After the budget is announced, a familiar game will play itself out. The IMF will come knocking, with questions regarding the assumptions on which the revenue projections have been made.  The State Bank will pronounce its verdict in its usually stoic language in the first monetary policy statement of the new fiscal year in late July. Then will come the verdict of the money markets, as the first T bill and PIB auctions are held in the shadow of the new revenue projections.

Last year this tribunal was very unkind to the infant finance team that had assumed charge under very difficult circumstances.
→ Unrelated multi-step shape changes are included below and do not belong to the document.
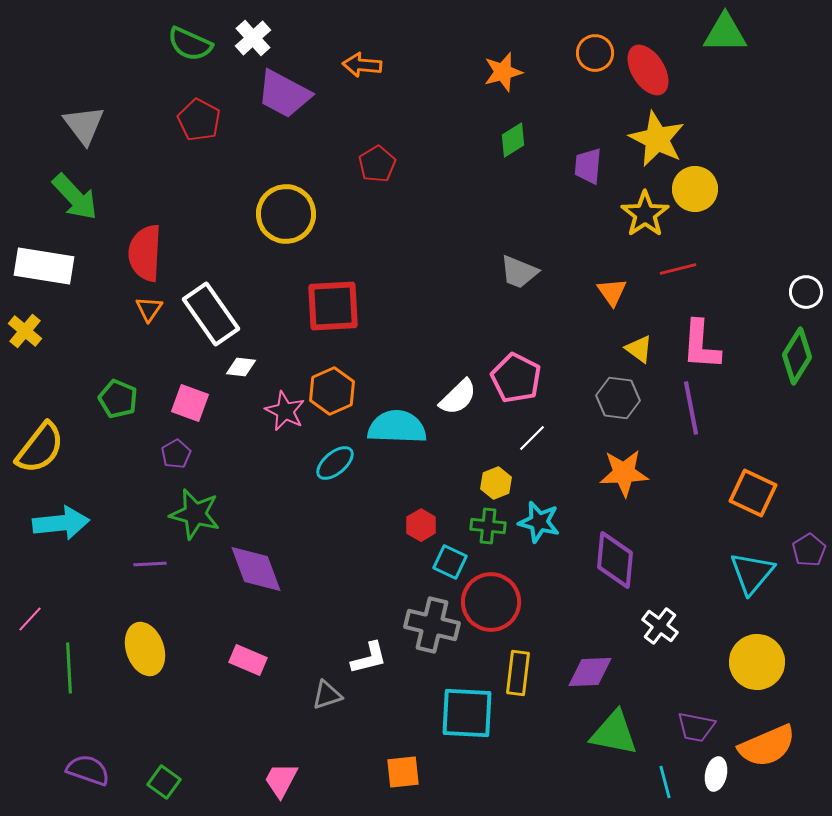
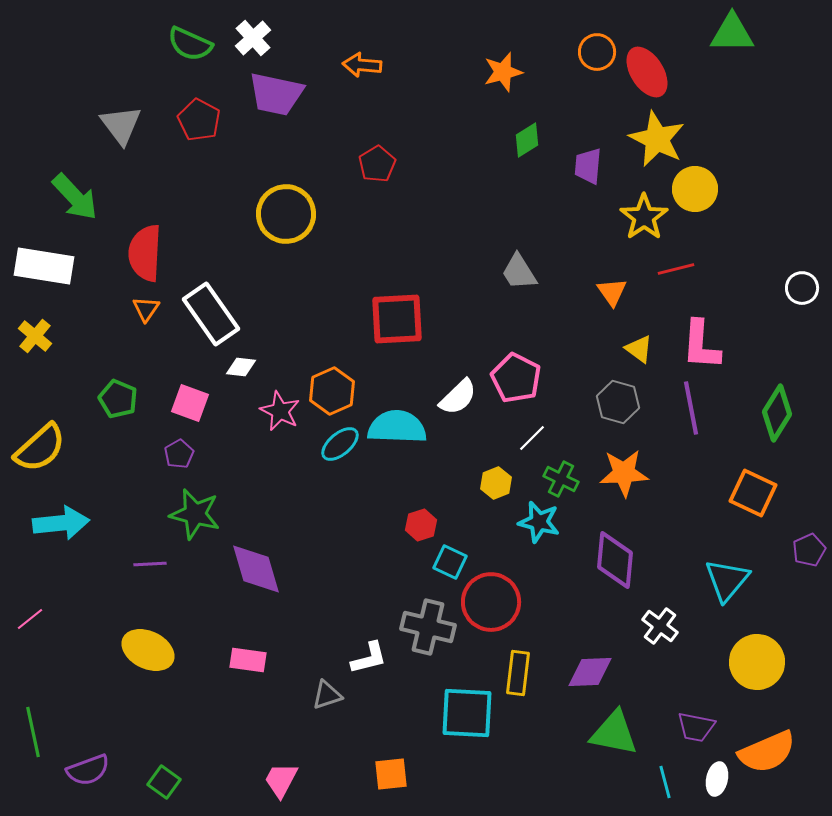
green triangle at (725, 33): moved 7 px right
orange circle at (595, 53): moved 2 px right, 1 px up
red ellipse at (648, 70): moved 1 px left, 2 px down
purple trapezoid at (284, 94): moved 8 px left; rotated 16 degrees counterclockwise
gray triangle at (84, 125): moved 37 px right
green diamond at (513, 140): moved 14 px right
yellow star at (645, 214): moved 1 px left, 3 px down
red line at (678, 269): moved 2 px left
gray trapezoid at (519, 272): rotated 36 degrees clockwise
white circle at (806, 292): moved 4 px left, 4 px up
red square at (333, 306): moved 64 px right, 13 px down
orange triangle at (149, 309): moved 3 px left
yellow cross at (25, 331): moved 10 px right, 5 px down
green diamond at (797, 356): moved 20 px left, 57 px down
gray hexagon at (618, 398): moved 4 px down; rotated 9 degrees clockwise
pink star at (285, 411): moved 5 px left
yellow semicircle at (40, 448): rotated 10 degrees clockwise
purple pentagon at (176, 454): moved 3 px right
cyan ellipse at (335, 463): moved 5 px right, 19 px up
red hexagon at (421, 525): rotated 12 degrees clockwise
green cross at (488, 526): moved 73 px right, 47 px up; rotated 20 degrees clockwise
purple pentagon at (809, 550): rotated 8 degrees clockwise
purple diamond at (256, 569): rotated 4 degrees clockwise
cyan triangle at (752, 573): moved 25 px left, 7 px down
pink line at (30, 619): rotated 8 degrees clockwise
gray cross at (432, 625): moved 4 px left, 2 px down
yellow ellipse at (145, 649): moved 3 px right, 1 px down; rotated 45 degrees counterclockwise
pink rectangle at (248, 660): rotated 15 degrees counterclockwise
green line at (69, 668): moved 36 px left, 64 px down; rotated 9 degrees counterclockwise
orange semicircle at (767, 746): moved 6 px down
purple semicircle at (88, 770): rotated 141 degrees clockwise
orange square at (403, 772): moved 12 px left, 2 px down
white ellipse at (716, 774): moved 1 px right, 5 px down
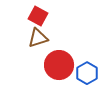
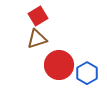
red square: rotated 30 degrees clockwise
brown triangle: moved 1 px left, 1 px down
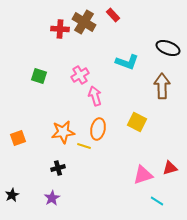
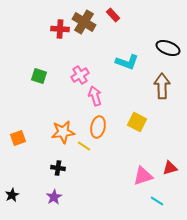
orange ellipse: moved 2 px up
yellow line: rotated 16 degrees clockwise
black cross: rotated 24 degrees clockwise
pink triangle: moved 1 px down
purple star: moved 2 px right, 1 px up
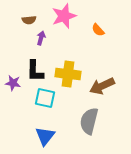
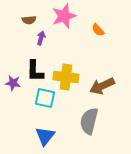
yellow cross: moved 2 px left, 3 px down
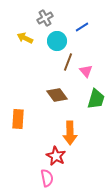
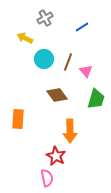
cyan circle: moved 13 px left, 18 px down
orange arrow: moved 2 px up
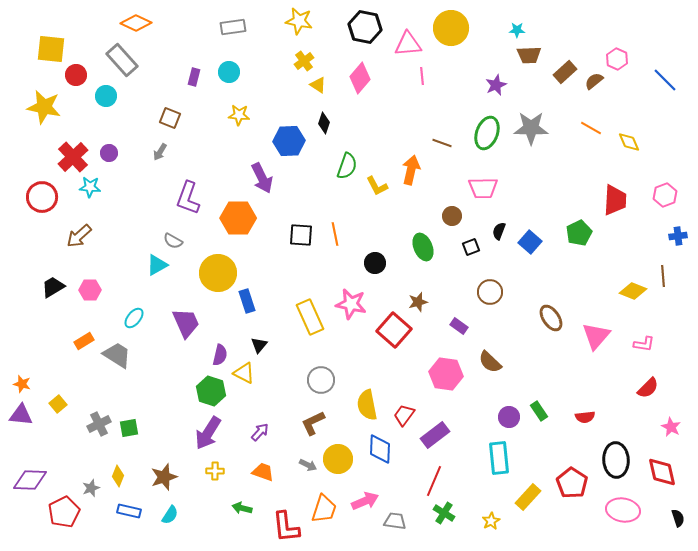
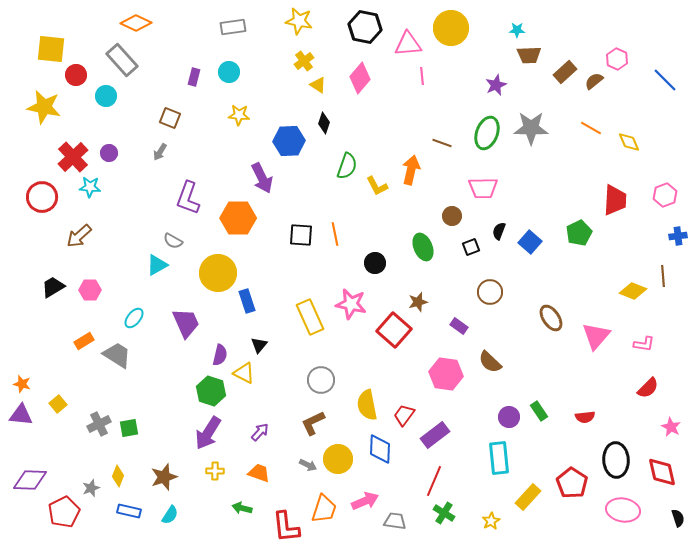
orange trapezoid at (263, 472): moved 4 px left, 1 px down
The IMF can be forgiven since its mind is not entirely its own to make up under these conditions.  Moves by the Pakistan Army to regain the trust of its superpower patrons can go a long way at the IMF board. But the State Bank and the money markets call their own tune. And their verdict will be crucial in establishing domestic confidence in the budgetary numbers to be made formal on Friday.

The writer is Editor Business and Economic policy for Express News and Express 24/7

Published in The Express Tribune, May 30th, 2011.

COMMENTS (1)

meekal ahmed | 13 years ago | Reply This is a good piece but like I have been at pains to say elsewhere, I wish the author would use ratio's to GDP rather than absolute numbers because otherwise the latter have no context. Virtually ALL government's are optimistic about revenues and tend to under-state costs. I am amused to read spokespersons for the previous regime criticise this government for producing fanciful budgets when they were masters at doing the same thing. I don't know whether the IMF Board will be impressed by what the army does. I do know they will or will not be impressed with the 2011-12 budget. In any event, there is the growing realization (or there should be) that the 2008 SBA is over and done with and is dead. Even if the IMF comes here in July it will probably only be for the routine Article IV Consultation -- the IMF's annual health check which is now over-due.